Pickled Prunes wrote:Here's the thing... the players will get away with it until they don't. At some point a player is going to be held up to the standard that a $50m contract warrants. Some player will be the first to lose at this game. Riley should keep expecting him to come to work and suspending for every infraction. In the meantime, if he really tries to sabotage his team while he's on the floor, his teammates should take him out back and beat the snot out of him. And lest we forget, the Players Association also represents the 16 teammates that are getting screwed by Jimmy's behavior.
I'm not naive, I just think Riley is stubborn enough to go the distance.
Here's to hoping this is the time
I'm probably in the minority but it feels like player empowerment has shifted too far in their favor -- to the degree it's now damaging the product at times.
Magic Johnson's league-leading 94/95 salary would be worth $30.4M today versus Curry is at $55.8M.
The average of the top-5 salaries in 95/96 is $20.8M (in 2025 dollars), versus today the average is $52M (Curry, Joker, Jojo, KD, Beal)
So the players have shared in the growth more than ever before -- and generational wealth is great. Bravo. Enjoy it.
I'd just prefer to see more of the players be better stewards for the game.
And we may need the pendulum to swing just slightly back to right that ship in that regard.
Pickled Prunes wrote:And lest we forget, the Players Association also represents the 16 teammates that are getting screwed by Jimmy's behavior.
Sadly i think ALL unions forget that. Remember the NBPA went for cap spike rather than smoothing in the KD-warriors summer. Lebron/CP3 steered everyone to superstar interests, average player be damned.

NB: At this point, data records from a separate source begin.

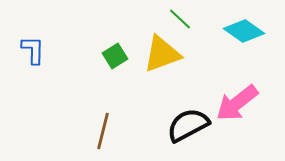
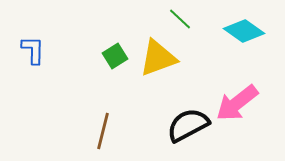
yellow triangle: moved 4 px left, 4 px down
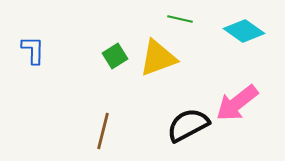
green line: rotated 30 degrees counterclockwise
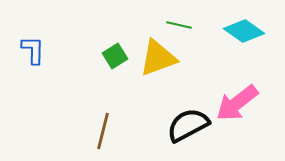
green line: moved 1 px left, 6 px down
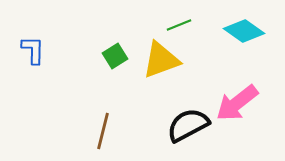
green line: rotated 35 degrees counterclockwise
yellow triangle: moved 3 px right, 2 px down
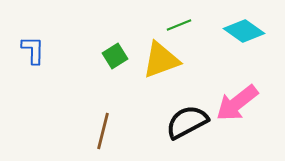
black semicircle: moved 1 px left, 3 px up
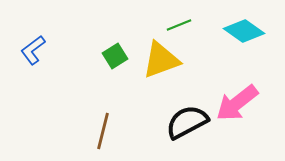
blue L-shape: rotated 128 degrees counterclockwise
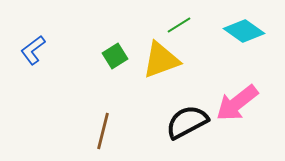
green line: rotated 10 degrees counterclockwise
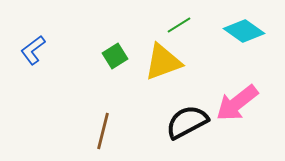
yellow triangle: moved 2 px right, 2 px down
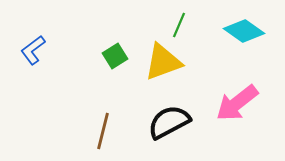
green line: rotated 35 degrees counterclockwise
black semicircle: moved 18 px left
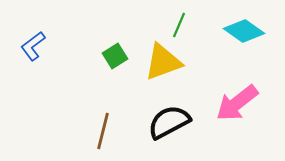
blue L-shape: moved 4 px up
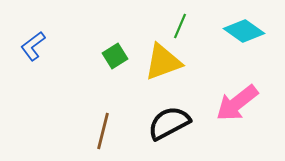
green line: moved 1 px right, 1 px down
black semicircle: moved 1 px down
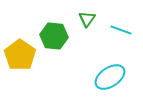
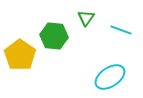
green triangle: moved 1 px left, 1 px up
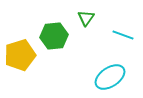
cyan line: moved 2 px right, 5 px down
green hexagon: rotated 12 degrees counterclockwise
yellow pentagon: rotated 20 degrees clockwise
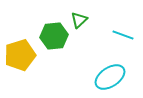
green triangle: moved 7 px left, 2 px down; rotated 12 degrees clockwise
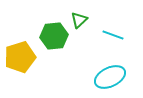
cyan line: moved 10 px left
yellow pentagon: moved 2 px down
cyan ellipse: rotated 8 degrees clockwise
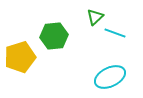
green triangle: moved 16 px right, 3 px up
cyan line: moved 2 px right, 2 px up
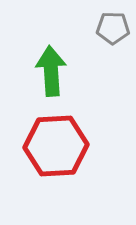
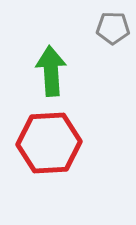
red hexagon: moved 7 px left, 3 px up
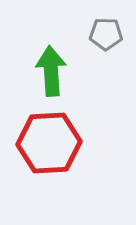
gray pentagon: moved 7 px left, 6 px down
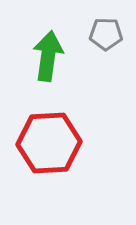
green arrow: moved 3 px left, 15 px up; rotated 12 degrees clockwise
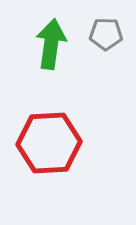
green arrow: moved 3 px right, 12 px up
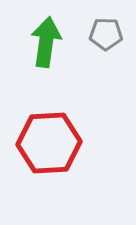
green arrow: moved 5 px left, 2 px up
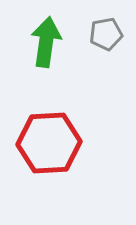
gray pentagon: rotated 12 degrees counterclockwise
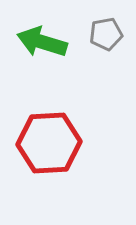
green arrow: moved 4 px left; rotated 81 degrees counterclockwise
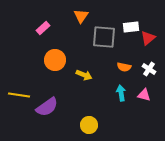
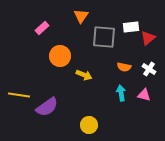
pink rectangle: moved 1 px left
orange circle: moved 5 px right, 4 px up
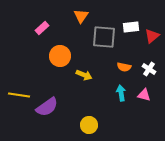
red triangle: moved 4 px right, 2 px up
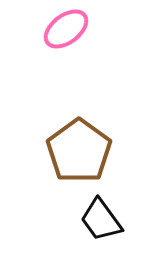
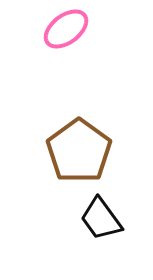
black trapezoid: moved 1 px up
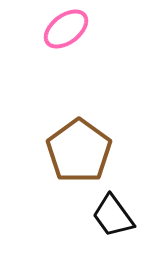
black trapezoid: moved 12 px right, 3 px up
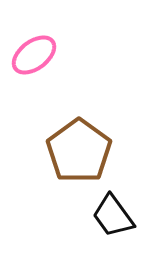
pink ellipse: moved 32 px left, 26 px down
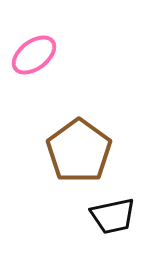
black trapezoid: rotated 66 degrees counterclockwise
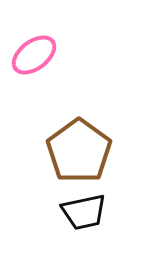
black trapezoid: moved 29 px left, 4 px up
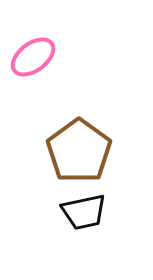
pink ellipse: moved 1 px left, 2 px down
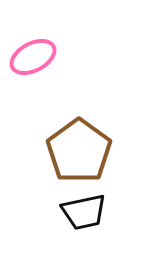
pink ellipse: rotated 9 degrees clockwise
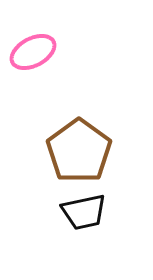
pink ellipse: moved 5 px up
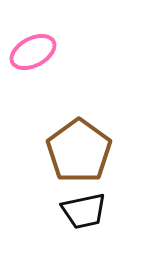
black trapezoid: moved 1 px up
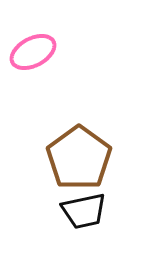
brown pentagon: moved 7 px down
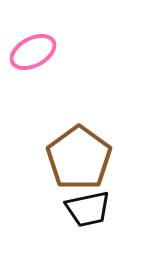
black trapezoid: moved 4 px right, 2 px up
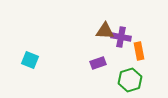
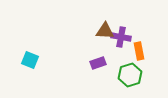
green hexagon: moved 5 px up
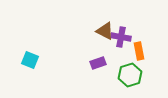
brown triangle: rotated 24 degrees clockwise
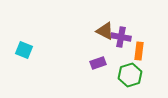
orange rectangle: rotated 18 degrees clockwise
cyan square: moved 6 px left, 10 px up
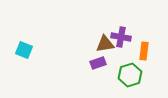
brown triangle: moved 13 px down; rotated 36 degrees counterclockwise
orange rectangle: moved 5 px right
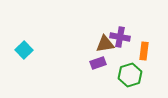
purple cross: moved 1 px left
cyan square: rotated 24 degrees clockwise
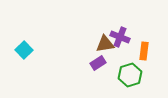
purple cross: rotated 12 degrees clockwise
purple rectangle: rotated 14 degrees counterclockwise
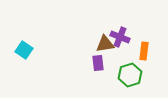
cyan square: rotated 12 degrees counterclockwise
purple rectangle: rotated 63 degrees counterclockwise
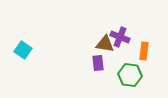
brown triangle: rotated 18 degrees clockwise
cyan square: moved 1 px left
green hexagon: rotated 25 degrees clockwise
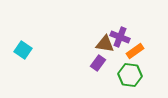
orange rectangle: moved 9 px left; rotated 48 degrees clockwise
purple rectangle: rotated 42 degrees clockwise
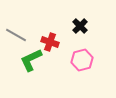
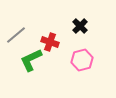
gray line: rotated 70 degrees counterclockwise
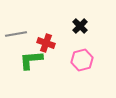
gray line: moved 1 px up; rotated 30 degrees clockwise
red cross: moved 4 px left, 1 px down
green L-shape: rotated 20 degrees clockwise
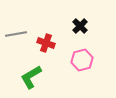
green L-shape: moved 17 px down; rotated 25 degrees counterclockwise
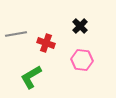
pink hexagon: rotated 20 degrees clockwise
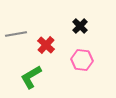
red cross: moved 2 px down; rotated 24 degrees clockwise
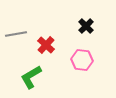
black cross: moved 6 px right
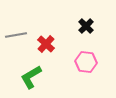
gray line: moved 1 px down
red cross: moved 1 px up
pink hexagon: moved 4 px right, 2 px down
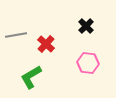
pink hexagon: moved 2 px right, 1 px down
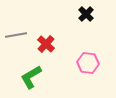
black cross: moved 12 px up
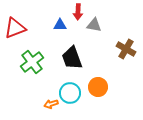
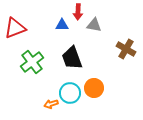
blue triangle: moved 2 px right
orange circle: moved 4 px left, 1 px down
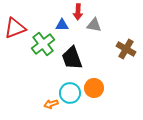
green cross: moved 11 px right, 18 px up
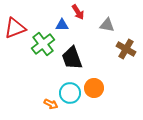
red arrow: rotated 35 degrees counterclockwise
gray triangle: moved 13 px right
orange arrow: rotated 136 degrees counterclockwise
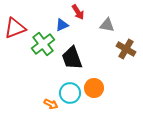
blue triangle: rotated 24 degrees counterclockwise
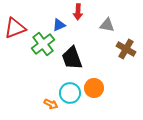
red arrow: rotated 35 degrees clockwise
blue triangle: moved 3 px left
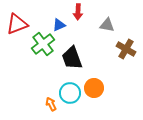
red triangle: moved 2 px right, 4 px up
orange arrow: rotated 144 degrees counterclockwise
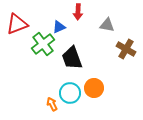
blue triangle: moved 2 px down
orange arrow: moved 1 px right
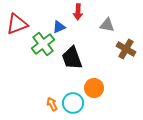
cyan circle: moved 3 px right, 10 px down
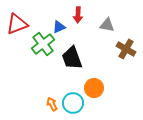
red arrow: moved 3 px down
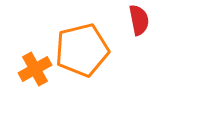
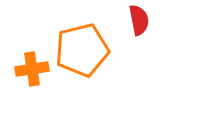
orange cross: moved 3 px left; rotated 20 degrees clockwise
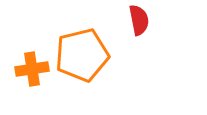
orange pentagon: moved 5 px down
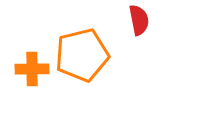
orange cross: rotated 8 degrees clockwise
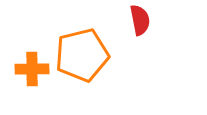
red semicircle: moved 1 px right
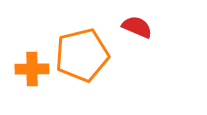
red semicircle: moved 3 px left, 7 px down; rotated 56 degrees counterclockwise
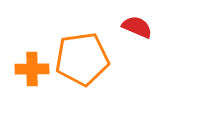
orange pentagon: moved 4 px down; rotated 6 degrees clockwise
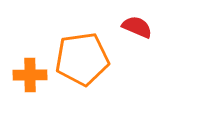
orange cross: moved 2 px left, 6 px down
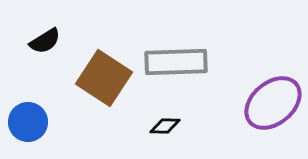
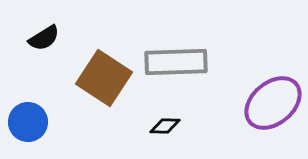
black semicircle: moved 1 px left, 3 px up
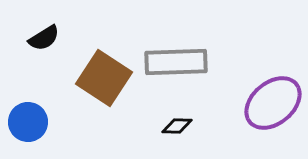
black diamond: moved 12 px right
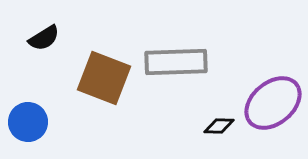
brown square: rotated 12 degrees counterclockwise
black diamond: moved 42 px right
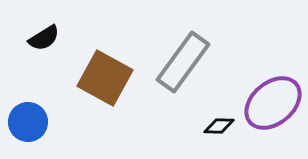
gray rectangle: moved 7 px right; rotated 52 degrees counterclockwise
brown square: moved 1 px right; rotated 8 degrees clockwise
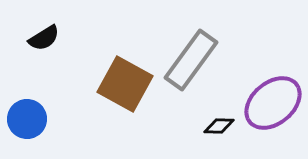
gray rectangle: moved 8 px right, 2 px up
brown square: moved 20 px right, 6 px down
blue circle: moved 1 px left, 3 px up
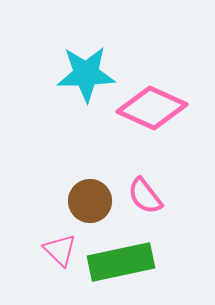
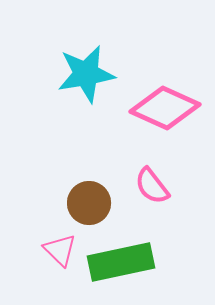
cyan star: rotated 8 degrees counterclockwise
pink diamond: moved 13 px right
pink semicircle: moved 7 px right, 10 px up
brown circle: moved 1 px left, 2 px down
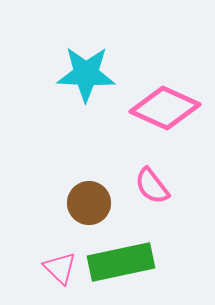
cyan star: rotated 12 degrees clockwise
pink triangle: moved 18 px down
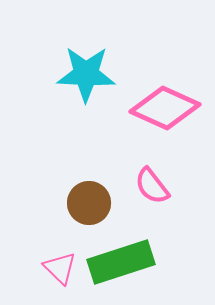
green rectangle: rotated 6 degrees counterclockwise
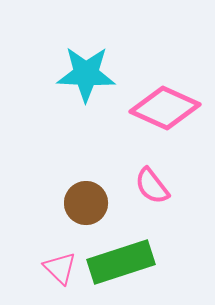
brown circle: moved 3 px left
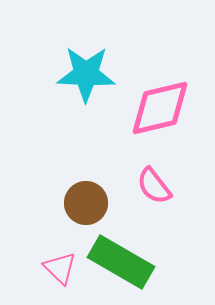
pink diamond: moved 5 px left; rotated 38 degrees counterclockwise
pink semicircle: moved 2 px right
green rectangle: rotated 48 degrees clockwise
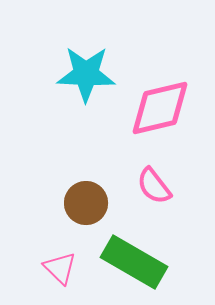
green rectangle: moved 13 px right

This is pretty typical labor behavior -- police unions protect their most dangerous/damaging members over the good of the majority. The Teamsters chose to let Yellowfreight go out of business entirely (and cost all its members their jobs) rather than carve up the shrinking pie fairly and try to restore profitability.
Top-heavy favoritism has been a common flaw in organized labor IMO.